Lesson 6 – Test Development & Standardization

Psychometric Theory Families

  • Observed-score: Classical Test Theory (X=T+E), Generalizability.
  • Latent-variable: Factor analysis (now CFA/SEM), IRT (1-,2-,3-PL), Rasch (1-PL with fixed discrimination), Mixed-models.

Test Development Approaches

  1. Rational/Theoretical – item creation guided by theory/expert logic.
  2. Factor-Analytic – retain items loading on factors.
  3. Empirical/Criterion-Keyed – keep items that discriminate groups (e.g., MMPI).
  4. Projective – ambiguous stimuli to elicit projection.

Standardization Principles

  • Control extraneous variables so person factor stands out.
  • Uniform test conditions (lighting, noise, motivation), administration (exact instructions), scoring & interpretation rules.
  • Standardization sample must represent target population.
  • Examiners: meet qualification; prepare materials; orient proctors.

Objectivity in Tasks

  • Time-limit: equal time.
  • Work-limit: equal workload.
  • Manage guessing effects.

Sequential Stages

  1. Conceptualization (objectives, constructs, population, blueprint).
  2. Construction (write items: one idea each, clear, avoid double negatives, extreme absolutes; choose formats – MCQ, T/F, etc.).
  3. Try-out (pilot).
  4. Item Analysis (see below).
  5. Revision & finalization.

Item Analysis Metrics (Classical)

  • Item Difficulty p=\dfrac{Nu+Nl}{N} (optimal ≈ 0.50; retain 0.21–0.80).
  • Item Discrimination D=\dfrac{Nu-Nl}{\frac12 N}; accept \ge0.30.
  • Item Reliability & Validity indices (item–total correlations).
  • Distractor analysis: wrong options should attract more low-scorers.
  • Decision grid: unacceptable difficulty or discrimination ⇒ discard or revise.

Psychological Report Writing (Lesson 11)

Purpose & Audience

  • Communication bridge from complex data to referral question.
  • Must match reader’s background (physician, judge, parent, client).

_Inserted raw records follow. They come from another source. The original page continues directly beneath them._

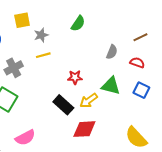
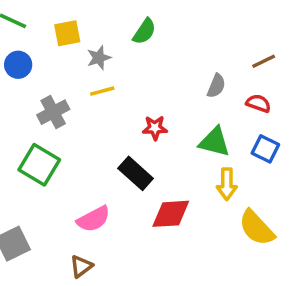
green semicircle: (78, 23) -> (144, 31), moved
yellow arrow: (89, 101) -> (227, 184), moved, turned -54
pink semicircle: (25, 138) -> (94, 219), moved

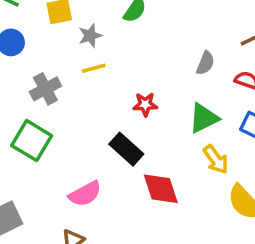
green triangle: (215, 142) -> (204, 118), turned -40
yellow arrow: (227, 184) -> (216, 159), turned -36
red diamond: (171, 214) -> (161, 189), turned 75

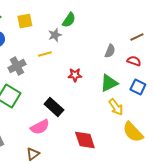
gray star: (90, 36) -> (55, 35), moved
black rectangle: (126, 149) -> (54, 107), moved
red diamond: (161, 189) -> (85, 140), moved

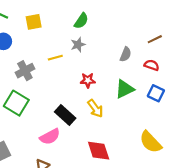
gray star: (55, 35) -> (78, 45), moved
yellow arrow: (116, 107) -> (95, 108), moved

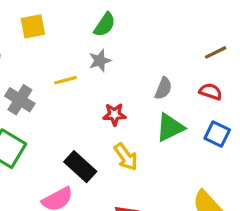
gray semicircle: (126, 54) -> (163, 88), moved
gray cross: (25, 71) -> (20, 100), turned -30

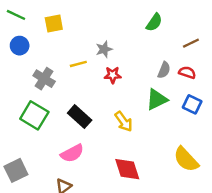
green semicircle: (105, 25) -> (154, 22), moved
gray semicircle: (163, 88) -> (164, 70), moved
red star: (114, 114) -> (113, 75), moved
black rectangle: (80, 167) -> (80, 117), moved

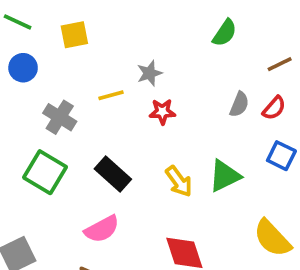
red semicircle: (187, 72) -> (274, 108), turned 112
green triangle: (157, 99) -> (225, 176), moved

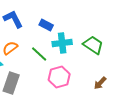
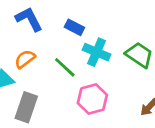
cyan cross: (62, 43) -> (97, 52), turned 30

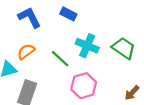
blue rectangle: (74, 27) -> (68, 14), moved

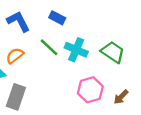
green line: (60, 59) -> (49, 47), moved
pink hexagon: (84, 86) -> (90, 90), moved

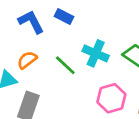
blue rectangle: (57, 18) -> (64, 16), moved
green line: (49, 47) -> (65, 65), moved

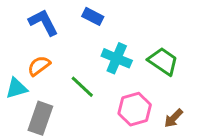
blue rectangle: (64, 16) -> (93, 16), moved
green line: (65, 65) -> (82, 87), moved

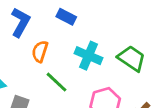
blue L-shape: (43, 22) -> (20, 22), turned 56
orange semicircle: (39, 66) -> (40, 51), moved, turned -35

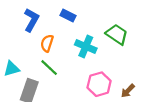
green trapezoid: (132, 58) -> (117, 34), moved
green line: (57, 82) -> (49, 68), moved

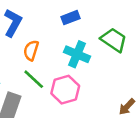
blue rectangle: (68, 16) -> (70, 18), moved, turned -48
pink hexagon: (99, 84) -> (65, 90), moved

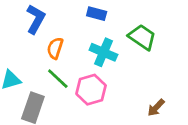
blue rectangle: (70, 18) -> (97, 14), turned 36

Qualities of a Good Report

  1. Clarity
    • Specific, concise language; short sentences.
    • Logical flow.
  2. Meaningfulness
    • Focus on client’s unique functioning; avoid vague generalities.
  3. Synthesis
    • Integrate findings into coherent personality map; relate symptoms to underlying system; guide treatment.

Style Guidelines

  • Use professional, everyday words with precise meaning.
  • Short paragraphs; group similar concepts.
  • Include only information that aids understanding/decisions; avoid overload.
  • Translate technical jargon where possible; ensure reader comprehension.

Levels of Interpretation

  1. Level 1 – Minimal inference; purely descriptive (e.g., aptitude score used for hiring).
  2. Level 2 – Descriptive generalizations & hypothetical constructs (e.g., “depressed” based on behaviors).
  3. Level 3 – Full theory of person (psychobiography linking development, context, prediction).

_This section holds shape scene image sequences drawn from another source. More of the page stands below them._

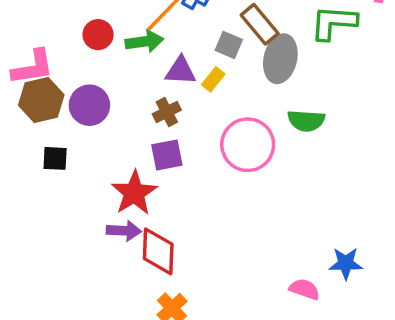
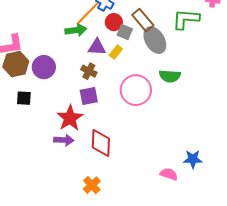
red circle: (98, 35) -> (114, 22), moved
gray ellipse: (280, 59) -> (155, 40), turned -44
brown cross: (167, 112) -> (89, 71), turned -35
red diamond: (158, 251) -> (101, 143), moved

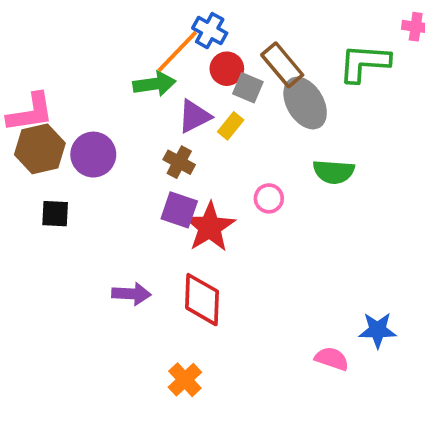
purple triangle: (97, 47) -> (194, 116), turned -30
pink circle: (136, 90) -> (269, 198), size x0.5
purple square: (89, 96) -> (179, 210), turned 30
red star: (70, 118) -> (210, 227), moved

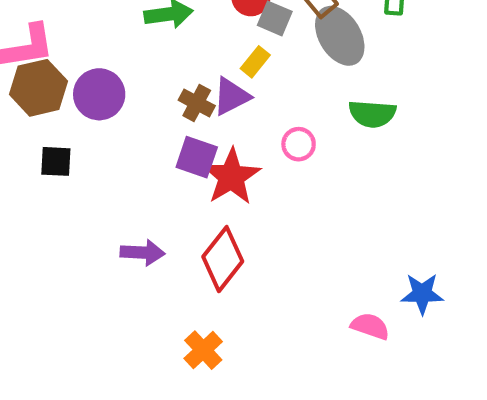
purple triangle: (194, 116) -> (231, 96), moved
red diamond: (202, 300) -> (223, 259), turned 36

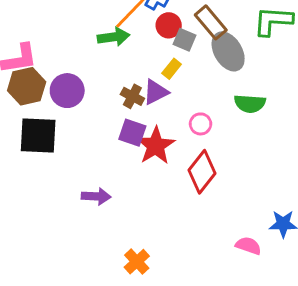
black square: (56, 161) -> (38, 136), size x1.8
red diamond: (223, 259) -> (202, 172), moved

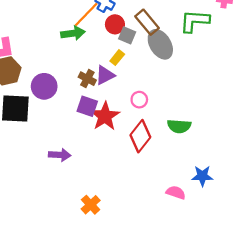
purple circle: (67, 91) -> (44, 86), moved
green semicircle: (250, 104) -> (179, 126), moved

Common Interpretive Errors

  • Information overload
  • Schematization (oversimplifying)
  • Insufficient internal/external evidence
  • Over-interpretation (wild analysis; fixed symbol meanings)
  • Lack of individualization (Barnum statements)
  • Poor integration (contradictory traits)
  • Over-pathologizing & over-psychologizing

Report Components (Typical Clinical)

  • Identifying info
  • Referral question
  • Tests administered & dates
  • Behavioral observations (interview & test-situation)
  • Test results & interpretations (organized by construct)
  • Summary & formulation
  • Diagnostic impression (e.g., \text{DSM-5} code)
  • Recommendations (treatment, accommodations)

Industrial/Organizational Variant

  • ID info
  • Test battery summary
  • Skills & abilities profile
  • Personality/job-fit profile
  • Recommendations for placement/development

Writing Principles

  • Validate statements with behavioral evidence or score data.
  • Balance strengths & weaknesses (use “sandwich” method).
  • Avoid hedging (“it appears…”) unless uncertainty must be conveyed.
  • Respect confidentiality; use plain language if client to read report.